Cultura
Giovedì 08 Agosto 2013
Arte sacra, un lodigiano tra i “big”
Sei chilometri di filo e dodici ore di lavoro al giorno per tre mesi
per realizzare l’arazzo della mostra “Arimortis”, in scena fino all’8 settembre: «Certe notti mi addormentavo con ago e filo in mano»
Scavare tra le lettere per concentrarsi sugli spazi bianchi del linguaggio, nel silenzio; scavare nell’arte per arrivare alla sua essenza, alla riflessione sul rapporto tra l’uomo e l’infinito, sul dialogo che si nasconde nel profondo dell’anima umana. È questa l’ambizione che pervade il lavoro dell’artista lodigiano Michele Napoli e della moglie Maria Stella Tiberio, che hanno portato avanti un progetto artistico improntato sul senso profondo del linguaggio, approfondendo in particolare il linguaggio biblico. Questo percorso di studio ed espressione artistica ha portato Michele e Stella a realizzare diversi lavori sulla tematica religiosa nel Milanese e in tutta la Lombardia. E l’ultimo traguardo è stata, a partire dallo scorso aprile, l’esposizione all’interno della mostra Arimortis, nata da una collaborazione tra il gallerista Milovan Farronato, e l’artista Roberto Cuoghi. Il lavoro di Michele Napoli e Maria Stella Tiberio è così entrato a far parte di una collezione temporanea nel prestigioso Museo del Novecento, in piazza del Duomo a Milano, accanto a Palazzo Reale.

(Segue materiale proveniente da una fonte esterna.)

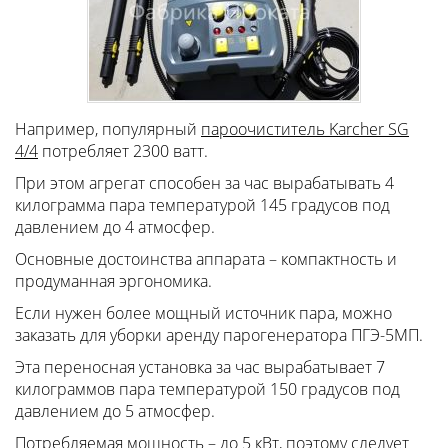
Например, популярный
пароочиститель Karcher SG
4/4
потребляет 2300 ватт.
При этом агрегат способен за час вырабатывать 4
килограмма пара температурой 145 градусов под
давлением до 4 атмосфер.
Основные достоинства аппарата – компактность и
продуманная эргономика.
Если нужен более мощный источник пара, можно
заказать для уборки аренду парогенератора ПГЭ-5МП.
Эта переносная установка за час вырабатывает 7
килограммов пара температурой 150 градусов под
давлением до 5 атмосфер.
Потребляемая мощность – до 5 кВт, поэтому следует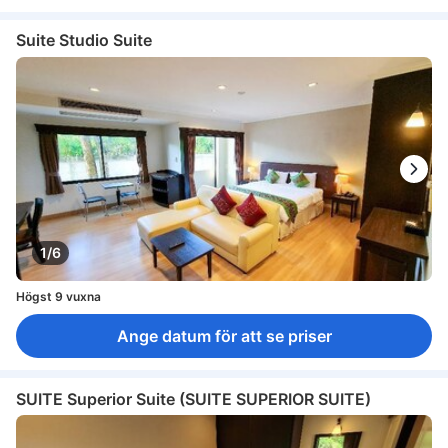
Suite Studio Suite
1/6
Högst 9 vuxna
Ange datum för att se priser
SUITE Superior Suite (SUITE SUPERIOR SUITE)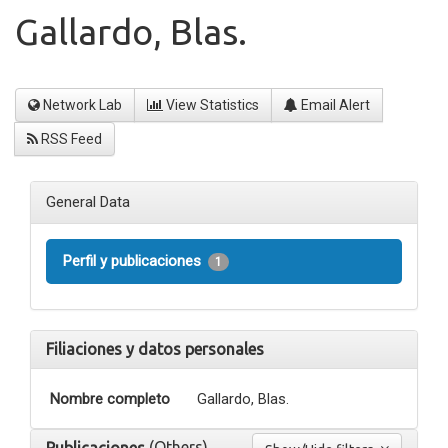
Gallardo, Blas.
Network Lab
View Statistics
Email Alert
RSS Feed
General Data
Perfil y publicaciones
1
Filiaciones y datos personales
Nombre completo
Gallardo, Blas.
(Others)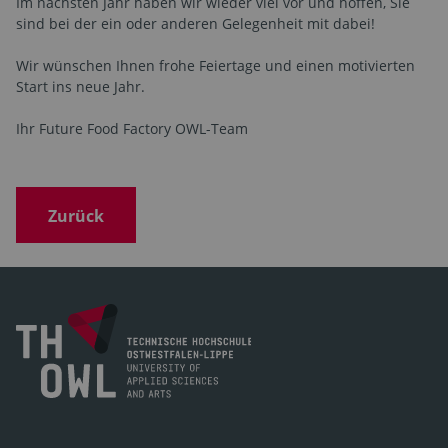
Im nächsten Jahr haben wir wieder viel vor und hoffen, Sie
sind bei der ein oder anderen Gelegenheit mit dabei!
Wir wünschen Ihnen frohe Feiertage und einen motivierten
Start ins neue Jahr.
Ihr Future Food Factory OWL-Team
Zurück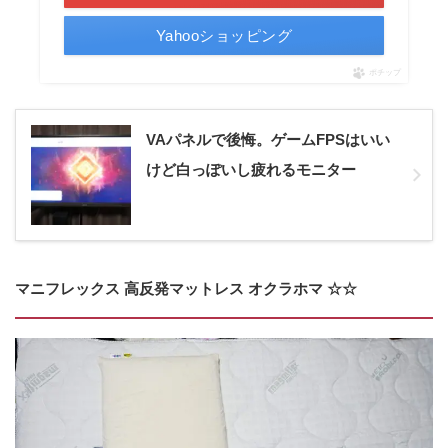
Yahooショッピング
ポチップ
VAパネルで後悔。ゲームFPSはいい
けど白っぽいし疲れるモニター
マニフレックス 高反発マットレス オクラホマ ☆☆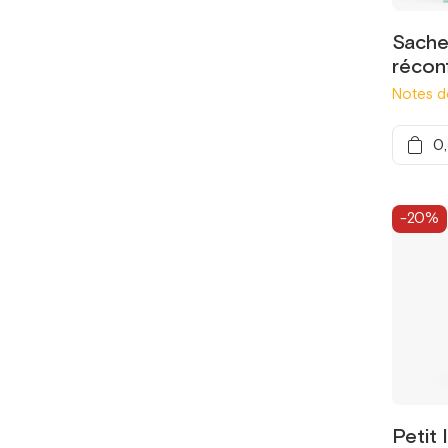
Sachet
récon
Notes de
0
-20%
Petit 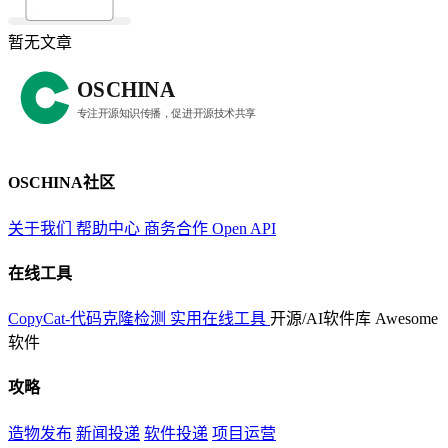
暂无文章
OSCHINA社区
关于我们
帮助中心
商务合作
Open API
在线工具
CopyCat-代码克隆检测
实用在线工具
开源/AI软件库
Awesome
软件
攻略
造物发布
新闻投递
软件投递
项目运营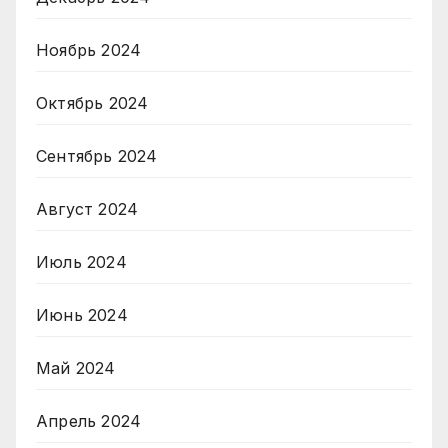
Ноябрь 2024
Октябрь 2024
Сентябрь 2024
Август 2024
Июль 2024
Июнь 2024
Май 2024
Апрель 2024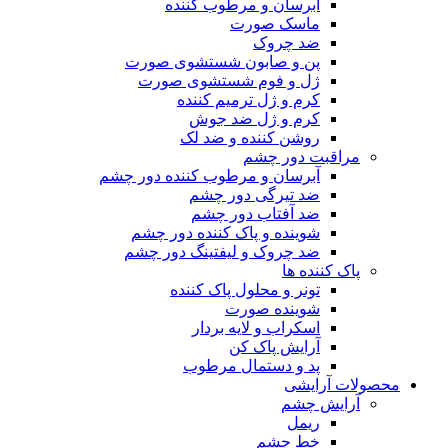
آبرسان و مرطوب کننده
ماسک صورت
ضد چروک
پن و صابون شستشوی صورت
ژل و فوم شستشوی صورت
کرم و ژل ترمیم کننده
کرم و ژل ضد جوش
روشن کننده و ضد لک
مراقبت دور چشم
آبرسان و مرطوب کننده دور چشم
ضد تیرگی دور چشم
ضد آفتاب دور چشم
شوینده و پاک کننده دور چشم
ضد چروک و لیفتینگ دور چشم
پاک کننده ها
تونر و محلول پاک کننده
شوینده صورت
اسکراب و لایه بردار
آرایش پاک کن
پد و دستمال مرطوب
محصولات آرایشی
آرایش چشم
ریمل
خط چشم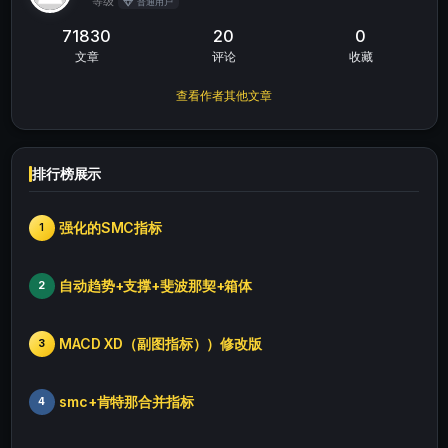
等级
普通用户
71830
20
0
文章
评论
收藏
查看作者其他文章
排行榜展示
强化的SMC指标
1
自动趋势+支撑+斐波那契+箱体
2
MACD XD（副图指标））修改版
3
smc+肯特那合并指标
4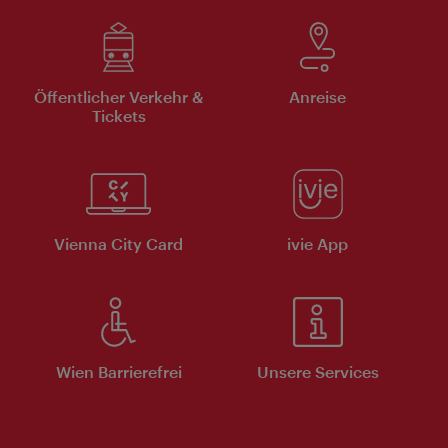
Öffentlicher Verkehr &
Anreise
Tickets
Vienna City Card
ivie App
Wien Barrierefrei
Unsere Services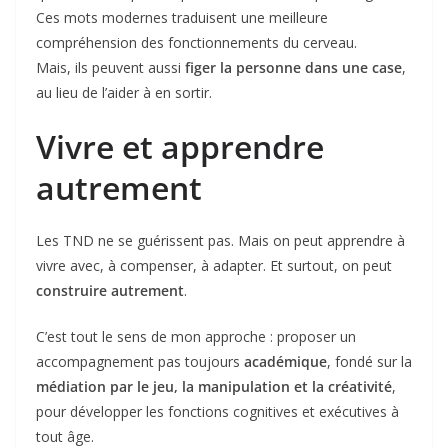
Ces mots modernes traduisent une meilleure
compréhension des fonctionnements du cerveau.
Mais, ils peuvent aussi
figer la personne dans une case
,
au lieu de l’aider à en sortir.
Vivre et apprendre
autrement
Les TND ne se guérissent pas. Mais on peut apprendre à
vivre avec, à compenser, à adapter. Et surtout, on peut
construire autrement
.
C’est tout le sens de mon approche : proposer un
accompagnement pas toujours
académique
, fondé sur la
médiation par le jeu, la manipulation et la créativité
,
pour développer les fonctions cognitives et exécutives à
tout âge.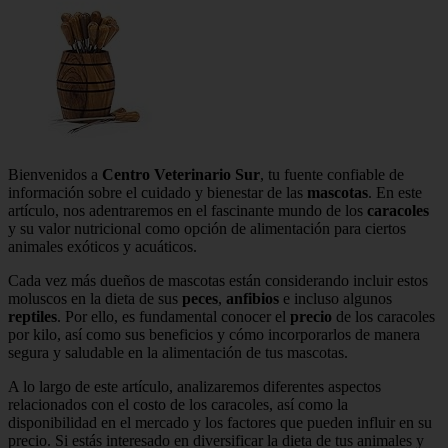
Bienvenidos a
Centro Veterinario Sur
, tu fuente confiable de
información sobre el cuidado y bienestar de las
mascotas
. En este
artículo, nos adentraremos en el fascinante mundo de los
caracoles
y su valor nutricional como opción de alimentación para ciertos
animales exóticos y acuáticos.
Cada vez más dueños de mascotas están considerando incluir estos
moluscos en la dieta de sus
peces
,
anfibios
e incluso algunos
reptiles
. Por ello, es fundamental conocer el
precio
de los caracoles
por kilo, así como sus beneficios y cómo incorporarlos de manera
segura y saludable en la alimentación de tus mascotas.
A lo largo de este artículo, analizaremos diferentes aspectos
relacionados con el costo de los caracoles, así como la
disponibilidad en el mercado y los factores que pueden influir en su
precio. Si estás interesado en diversificar la dieta de tus animales y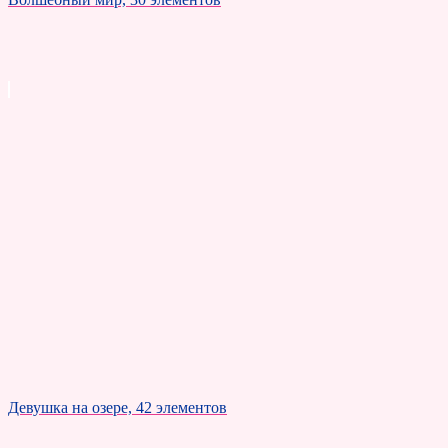
Девушка на озере, 42 элементов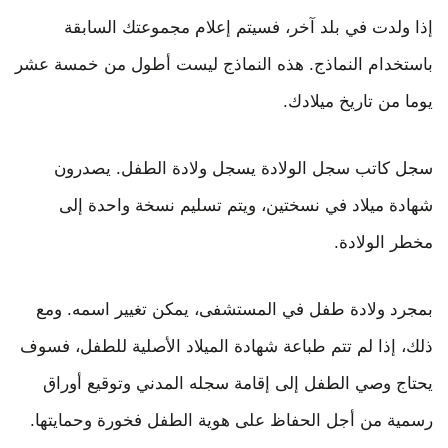
إذا ولدت في بلد آخر، فسيتم إعلام مجموعتك السابقة
باستخدام النماذج. هذه النماذج ليست أطول من خمسة عشر
يوما من تاريخ ميلادك.
سجل كاتب سجل الولادة يسجل ولادة الطفل. يصدرون
شهادة ميلاد في نسختين، ويتم تسليم نسخة واحدة إلى
مخطر الولادة.
بمجرد ولادة طفل في المستشفى، يمكن تغيير اسمه. ومع
ذلك، إذا لم تتم طباعة شهادة الميلاد الأصلية للطفل، فسوف
يحتاج وصي الطفل إلى إقامة سجله المدني وتوقيع أوراق
رسمية من أجل الحفاظ على هوية الطفل فخورة وحمايتها.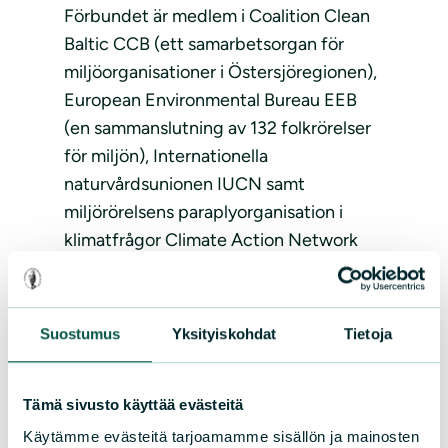
Förbundet är medlem i Coalition Clean
Baltic CCB (ett samarbetsorgan för
miljöorganisationer i Östersjöregionen),
European Environmental Bureau EEB
(en sammanslutning av 132 folkrörelser
för miljön), Internationella
naturvårdsunionen IUCN samt
miljörörelsens paraplyorganisation i
klimatfrågor Climate Action Network
CAN.
Finlands naturskyddsförbund rf
Suostumus
Yksityiskohdat
Tietoja
Itälahdenkatu 22 b A
00210 Helsingfors
Tämä sivusto käyttää evästeitä
Finland
Käytämme evästeitä tarjoamamme sisällön ja mainosten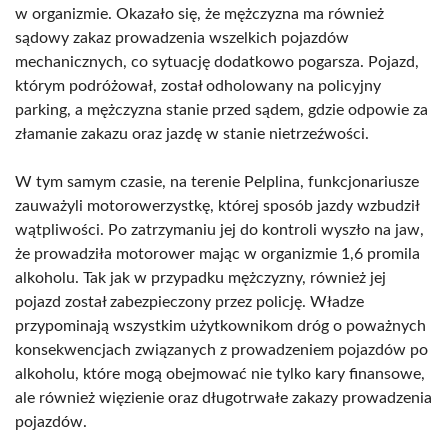
w organizmie. Okazało się, że mężczyzna ma również
sądowy zakaz prowadzenia wszelkich pojazdów
mechanicznych, co sytuację dodatkowo pogarsza. Pojazd,
którym podróżował, został odholowany na policyjny
parking, a mężczyzna stanie przed sądem, gdzie odpowie za
złamanie zakazu oraz jazdę w stanie nietrzeźwości.
W tym samym czasie, na terenie Pelplina, funkcjonariusze
zauważyli motorowerzystkę, której sposób jazdy wzbudził
wątpliwości. Po zatrzymaniu jej do kontroli wyszło na jaw,
że prowadziła motorower mając w organizmie 1,6 promila
alkoholu. Tak jak w przypadku mężczyzny, również jej
pojazd został zabezpieczony przez policję. Władze
przypominają wszystkim użytkownikom dróg o poważnych
konsekwencjach związanych z prowadzeniem pojazdów po
alkoholu, które mogą obejmować nie tylko kary finansowe,
ale również więzienie oraz długotrwałe zakazy prowadzenia
pojazdów.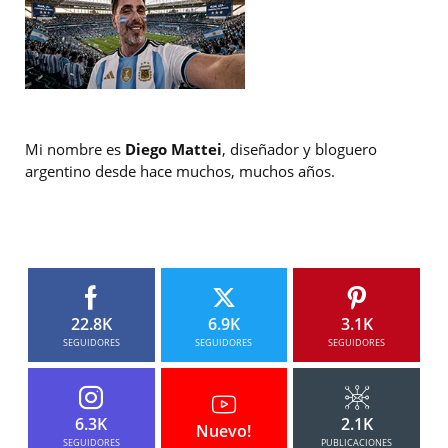
Mi nombre es
Diego Mattei
, diseñador y bloguero
argentino desde hace muchos, muchos años.
22.8K
6.9K
3.1K
SEGUIDORES
SEGUIDORES
SEGUIDORES
6.3K
2.1K
Nuevo!
SEGUIDORES
PUBLICACIONES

IL DIALOGO TRA GIOBBE E DIO
«Arimortis: questo è il titolo della mostra. Forse più conosciuta nella versione abbreviata, “arimo”, questa parola indica la pausa nel gioco, tra bambini, ma probabilmente deriva da un termine latino con cui veniva chiamata la giornata di pausa durante una guerra, in cui i soldati raccoglievano i propri caduti dal campo. In questo caso l’abbiamo inteso come una pausa dell’arte fine a se stessa, per interrogarci sul senso profondo della vita», spiega Napoli, descrivendo le intenzioni che hanno portato i galleristi a realizzare la mostra e scegliere anche l’opera d’arte realizzata dagli artisti lodigiani. Arte che non è arte, o forse ne è l’essenza stessa: «Si tratta di una “casola”, un paramento liturgico senza cuciture che, nelle nostre intenzioni, era pensato per l’allora Papa Ratzinger, che stimiamo molto come teologo e per il momento particolarmente difficile in cui si è trovato a vivere il proprio pontificato. Nel museo, l’abito è esposto come un arazzo ed ha la forma di semicerchio. L’idea parte dal dialogo biblico tra Giobbe e Dio: da una parte ci sono le parole, dall’altra le lettere, collegate mediante dei fili di seta, con l’obiettivo di dare rappresentazione estetica a questo testo».
LAVORO DI COPPIA
Un lavoro impegnativo, costato ai due giovani artisti oltre tre mesi di lavoro: «Lavoravamo dodici ore al giorno: sono sei chilometri di filo, con un punto di cotone che li lega ad ogni centimetro, più il ricamo che completa l’opera. C’erano notti in cui mi addormentavo con ago e filo in mano» racconta Michele. Questo lavoro, che rimarrà esposto al Museo del Novecento fino all’8 settembre, si pone come compimento di un lavoro complesso, che ha portato a realizzare diverse opere legate alle sacre scritture e più in generale allo studio del linguaggio come forma di comunicazione, da Heidegger alla filosofia analitica. «Stella ha realizzato delle tavole, sempre con questo procedimento, per tutti i Salmi biblici, e il vestito del prete che ci ha sposato era decorato allo stesso modo. Dopo il matrimonio, ormai tutti i lavori che facciamo li affrontiamo insieme: anche un’opera che è più vicina alla sensibilità dell’uno, passa comunque al vaglio dell’altro», chiosa Michele, che incurante dell’afa estiva è già alle prese con altri lavori in vista delle prossime mostre.